Collected data:
↓↓↓

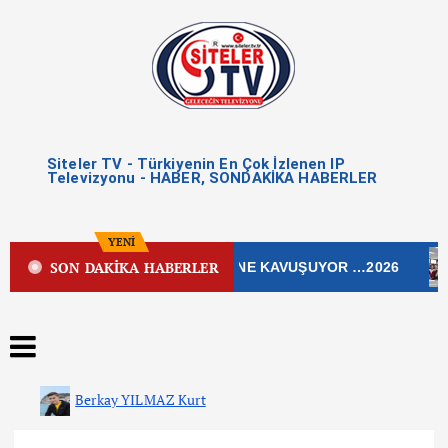
Siteler TV - Türkiyenin En Çok İzlenen IP
Televizyonu - HABER, SONDAKİKA HABERLER
YENİ
SON DAKİKA HABERLER
LEK CADDESİ YENİ ÇEHRESİNE KAVUŞUYOR …2026
Berkay YILMAZ Kurt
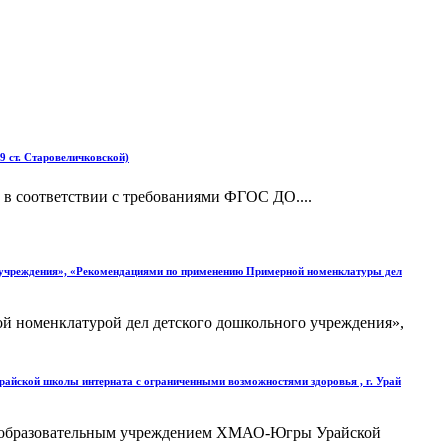
 ст. Старовеличковской)
в соответствии с требованиями ФГОС ДО....
о учреждения», «Рекомендациями по применению Примерной номенклатуры дел
й номенклатурой дел детского дошкольного учреждения»,
йской школы интерната с ограниченными возможностями здоровья , г. Урай
щеобразовательным учреждением ХМАО-Югры Урайской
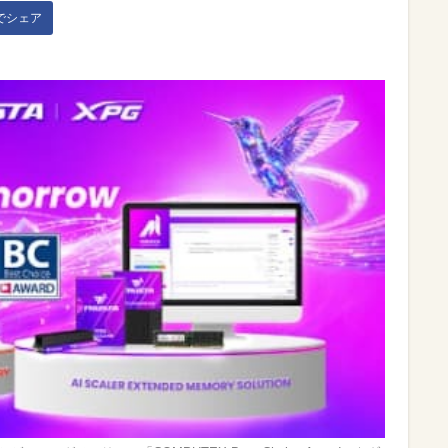
kでシェア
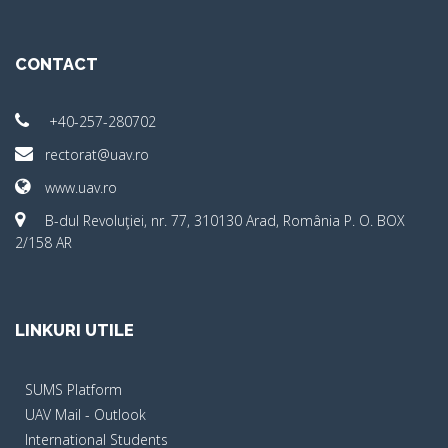
CONTACT
+40-257-280702
rectorat@uav.ro
www.uav.ro
B-dul Revoluţiei, nr. 77, 310130 Arad, România P. O. BOX
2/158 AR
LINKURI UTILE
SUMS Platform
UAV Mail - Outlook
International Students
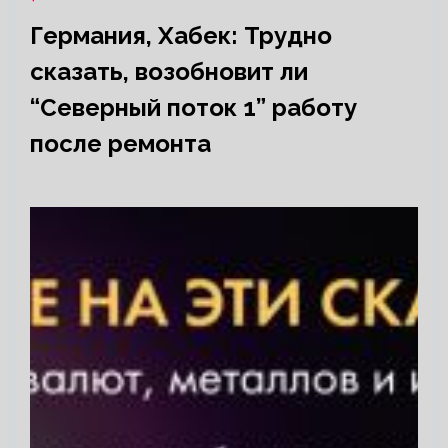
Германия, Хабек: Трудно
сказать, возобновит ли
“Северный поток 1” работу
после ремонта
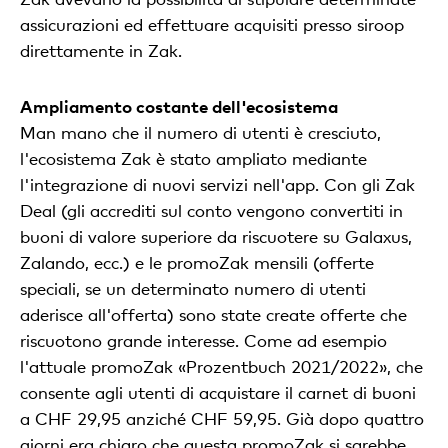
assicurazioni ed effettuare acquisiti presso siroop
direttamente in Zak.
Ampliamento costante dell'ecosistema
Man mano che il numero di utenti è cresciuto,
l'ecosistema Zak è stato ampliato mediante
l'integrazione di nuovi servizi nell'app. Con gli Zak
Deal (gli accrediti sul conto vengono convertiti in
buoni di valore superiore da riscuotere su Galaxus,
Zalando, ecc.) e le promoZak mensili (offerte
speciali, se un determinato numero di utenti
aderisce all'offerta) sono state create offerte che
riscuotono grande interesse. Come ad esempio
l'attuale promoZak «Prozentbuch 2021/2022», che
consente agli utenti di acquistare il carnet di buoni
a CHF 29,95 anziché CHF 59,95. Già dopo quattro
giorni era chiaro che questa promoZak si sarebbe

↑↑↑

The task: Exact copy, no pictures: write out all the records above.

Output:
Siteler TV - Türkiyenin En Çok İzlenen IP
Televizyonu - HABER, SONDAKİKA HABERLER
YENİ
SON DAKİKA HABERLER
LEK CADDESİ YENİ ÇEHRESİNE KAVUŞUYOR …2026
Berkay YILMAZ Kurt
 ст. Старовеличковской)
в соответствии с требованиями ФГОС ДО....
о учреждения», «Рекомендациями по применению Примерной номенклатуры дел
й номенклатурой дел детского дошкольного учреждения»,
йской школы интерната с ограниченными возможностями здоровья , г. Урай
щеобразовательным учреждением ХМАО-Югры Урайской
kでシェア
CONTACT
+40-257-280702
rectorat@uav.ro
www.uav.ro
B-dul Revoluţiei, nr. 77, 310130 Arad, România P. O. BOX
2/158 AR
LINKURI UTILE
SUMS Platform
UAV Mail - Outlook
International Students
Германия, Хабек: Трудно
сказать, возобновит ли
“Северный поток 1” работу
после ремонта
assicurazioni ed effettuare acquisiti presso siroop
direttamente in Zak.
Ampliamento costante dell'ecosistema
Man mano che il numero di utenti è cresciuto,
l'ecosistema Zak è stato ampliato mediante
l'integrazione di nuovi servizi nell'app. Con gli Zak
Deal (gli accrediti sul conto vengono convertiti in
buoni di valore superiore da riscuotere su Galaxus,
Zalando, ecc.) e le promoZak mensili (offerte
speciali, se un determinato numero di utenti
aderisce all'offerta) sono state create offerte che
riscuotono grande interesse. Come ad esempio
l'attuale promoZak «Prozentbuch 2021/2022», che
consente agli utenti di acquistare il carnet di buoni
a CHF 29,95 anziché CHF 59,95. Già dopo quattro
giorni era chiaro che questa promoZak si sarebbe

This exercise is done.